[Assigned task]
Every line in the records below that holds "ประเทศญ" must be identified and copied.

Items from a dataset
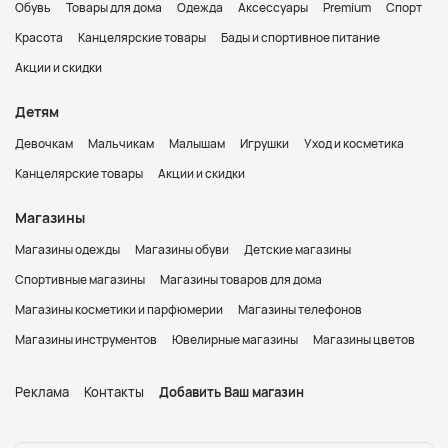
Обувь
Товары для дома
Одежда
Аксессуары
Premium
Спорт
Красота
Канцелярские товары
Бады и спортивное питание
Акции и скидки
Детям
Девочкам
Мальчикам
Малышам
Игрушки
Уход и косметика
Канцелярские товары
Акции и скидки
Магазины
Магазины одежды
Магазины обуви
Детские магазины
Спортивные магазины
Магазины товаров для дома
Магазины косметики и парфюмерии
Магазины телефонов
Магазины инструментов
Ювелирные магазины
Магазины цветов
Реклама
Контакты
Добавить Ваш магазин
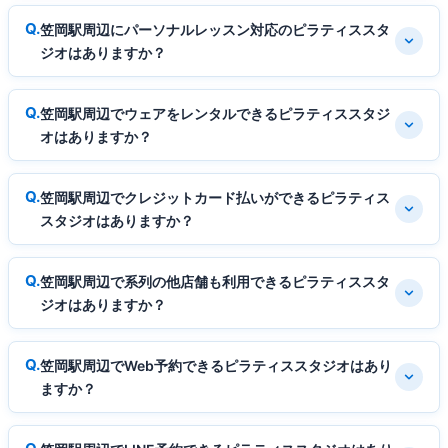
笠岡駅周辺にパーソナルレッスン対応のピラティススタ
ジオはありますか？
笠岡駅周辺でウェアをレンタルできるピラティススタジ
オはありますか？
笠岡駅周辺でクレジットカード払いができるピラティス
スタジオはありますか？
笠岡駅周辺で系列の他店舗も利用できるピラティススタ
ジオはありますか？
笠岡駅周辺でWeb予約できるピラティススタジオはあり
ますか？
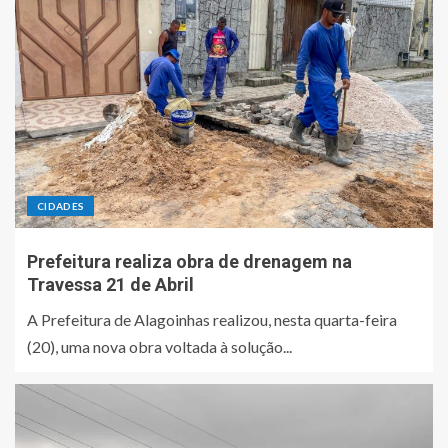
CIDADES
Prefeitura realiza obra de drenagem na
Travessa 21 de Abril
A Prefeitura de Alagoinhas realizou, nesta quarta-feira
(20), uma nova obra voltada à solução...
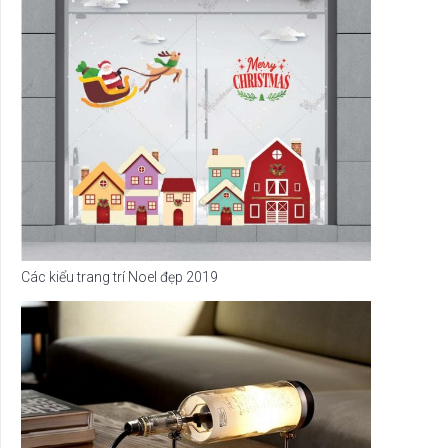
Các kiểu trang trí Noel đẹp 2019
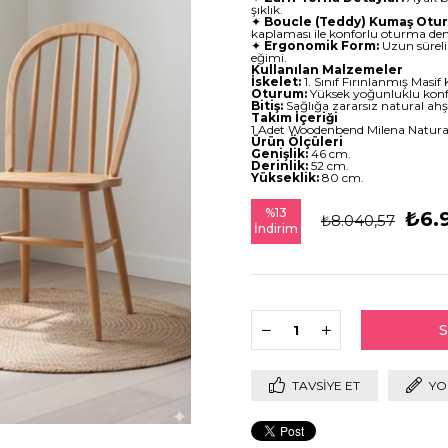
şıklık.
✦
Boucle (Teddy) Kumaş Otu
kaplaması ile konforlu oturma de
✦
Ergonomik Form:
Uzun süreli 
eğimi.
Kullanılan Malzemeler
İskelet:
1. Sınıf Fırınlanmış Masif
Oturum:
Yüksek yoğunluklu konf
Bitiş:
Sağlığa zararsız natural ah
Takım İçeriği
1 Adet Woodenbend Milena Natural
Ürün Ölçüleri
Genişlik:
46 cm.
Derinlik:
52 cm.
Yükseklik:
80 cm.
%
13
₺6.
₺8.040,57
İndirim
TAVSIYE ET
YO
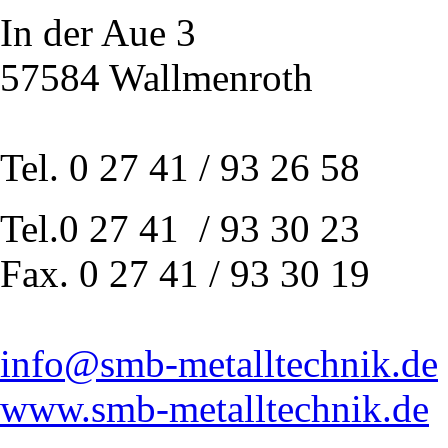
In der Aue 3
57584 Wallmenroth
Tel. 0 27 41 / 93 26 58
Tel.0 27 41 / 93 30 23
Fax. 0 27 41 / 93 30 19
info@smb-metalltechnik.de
www.smb-metalltechnik.de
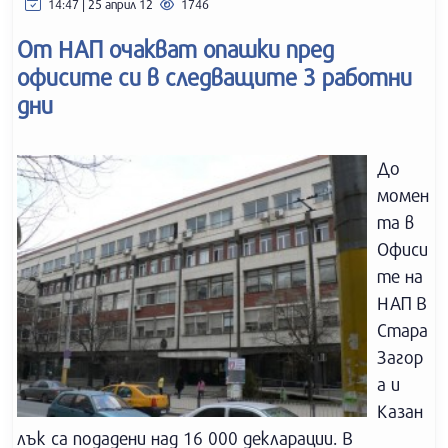
14:47 | 25 април 12
1746
От НАП очакват опашки пред
офисите си в следващите 3 работни
дни
До
момен
та в
Офиси
те на
НАП В
Стара
Загор
а и
Казан
лък са подадени над 16 000 декларации. В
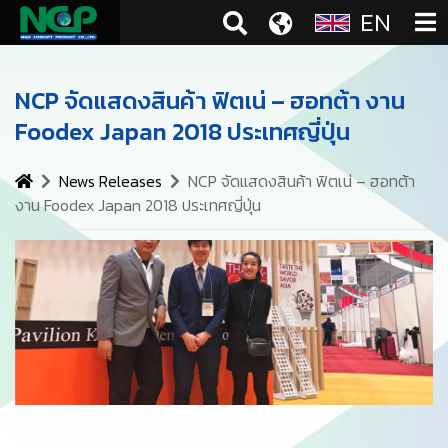
EN
NCP จัดแสดงสินค้า ฟิตเน่ – ฮอทต้า งาน
Foodex Japan 2018 ประเทศญี่ปุ่น
News Releases
NCP จัดแสดงสินค้า ฟิตเน่ – ฮอทต้า
งาน Foodex Japan 2018 ประเทศญี่ปุ่น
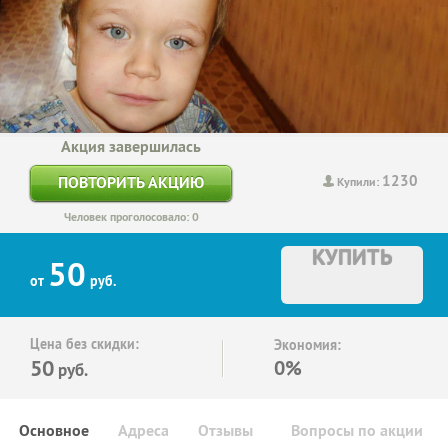
Акция завершилась
1230
ПОВТОРИТЬ АКЦИЮ
Купили:
Человек проголосовало: 0
КУПИТЬ
50
от
руб.
Цена без скидки:
Экономия:
50
0%
руб.
Основное
Адреса
Отзывы
Вопросы по акции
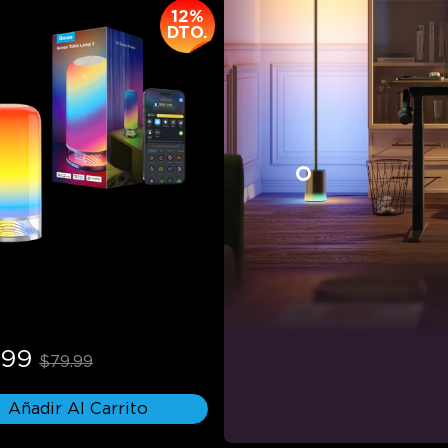
12%
DTO.
ra de Mesa Govee 2
.99
$79.99
Añadir Al Carrito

[Answer box]
Foodex Japan 2018 ประเทศญี่ปุ่น
งาน Foodex Japan 2018 ประเทศญี่ปุ่น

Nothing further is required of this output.